In a story of lessons not learned, Mack, who last year almost lost his elected job because of a financial arrangement with a city suitor, now is openly asking businesses who come before him as a councilman to hire him to do public relations and advertising for them. In an almost unfathomable demonstration of his inability to be educated or chastened by his previous lapse, Mack obtusely believes that so long as he discloses and abstains after he secures the client, he has committed no transgression.
The man who once said he would not discriminate if someone wanted to contribute to his campaign -- "I'll take anyone's money. It's all green." -- now says he will wantonly pursue business from people he regulates.
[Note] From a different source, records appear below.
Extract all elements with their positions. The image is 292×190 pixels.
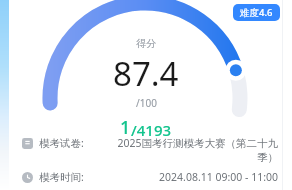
other: Exam time — [22, 172, 33, 183]
staticText: /4193 — [131, 120, 172, 140]
staticText: 2024.08.11 09:00 - 11:00 — [101, 170, 278, 184]
staticText: 难度4.6 — [240, 6, 273, 19]
button[interactable]: 难度4.6 — [233, 4, 280, 21]
staticText: /100 — [136, 96, 157, 110]
button[interactable]: Exam paper — [22, 136, 278, 164]
staticText: 1 — [120, 115, 131, 140]
staticText: 得分 — [136, 37, 156, 50]
staticText: 2025国考行测模考大赛（第二十九季） — [101, 136, 278, 164]
staticText: 模考试卷: — [39, 136, 84, 150]
other: Exam paper — [22, 138, 33, 149]
staticText: 87.4 — [113, 51, 179, 96]
staticText: 模考时间: — [39, 170, 84, 184]
button[interactable]: Exam time — [22, 170, 278, 184]
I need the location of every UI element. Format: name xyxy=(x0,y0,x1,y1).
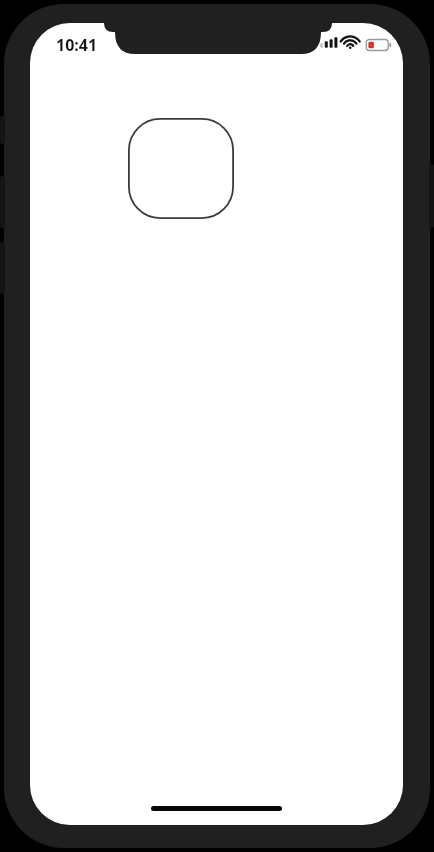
button[interactable]: App icon placeholder xyxy=(128,118,234,219)
staticText: 10:41 xyxy=(56,34,98,56)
"I'm going to be active in the marketing business," he said last week. "I'm going to go after them (clients)."
In the same way, that is, he solicited city-regulated businessmen to help bail him out of his hemorrhaging pawnshop, which eventually resulted in that $57,000 loan from car dealer Joe Scala that Mack initially failed to disclose and almost resulted in him being booted from his elected perch.
But this time he is being even more blatant, ham-handed and clueless, asking people who may need his vote to retain him to do work for which he is (at best) marginally qualified. The councilman is working for casinos, developers, even a new strip club that has yet to receive its final city approvals.
Mack won't reveal his entire client list, saying that the public will learn who he represents when he abstains and discloses during council meetings.
But this is the same situation that rightly once landed others in trouble with the ethics police. Clark County Commissioner Yvonne Atkinson Gates was found guilty of soliciting business from those she regulated after she asked Strip executives to invest in her daiquiri stands. Ex-Councilman Frank Hawkins once landed in front of the ethics panel for soliciting city supplicants for a for-profit golf tournament. And now Mack is, incredibly, showing that though he was once burned, he is not shy.
Just a few months after he escaped with his job, when Municipal Judge Bert Brown declined to throw him out of office for accepting that loan, Mack is engaging in conduct that any reasonable person would see as even more egregious. How did this come about?
Six months ago Mack became a consultant to a local PR company, MK Squared. Now why would that firm hire him?
"Because of my background in marketing," he said.
What background in marketing? I asked the failed pawnbroker.
"I've been involved in marketing and advertising in my businesses," Mack replied. So, a PR/advertising company hired a guy with no experience in PR and advertising because he had marketing experience as a pawnbroker?
Excuse me, as Woody Allen once famously said in "Annie Hall," I have an appointment back on the planet Earth. Could it be he was hired because of his elected position to drum up business? Perish the cynical thought.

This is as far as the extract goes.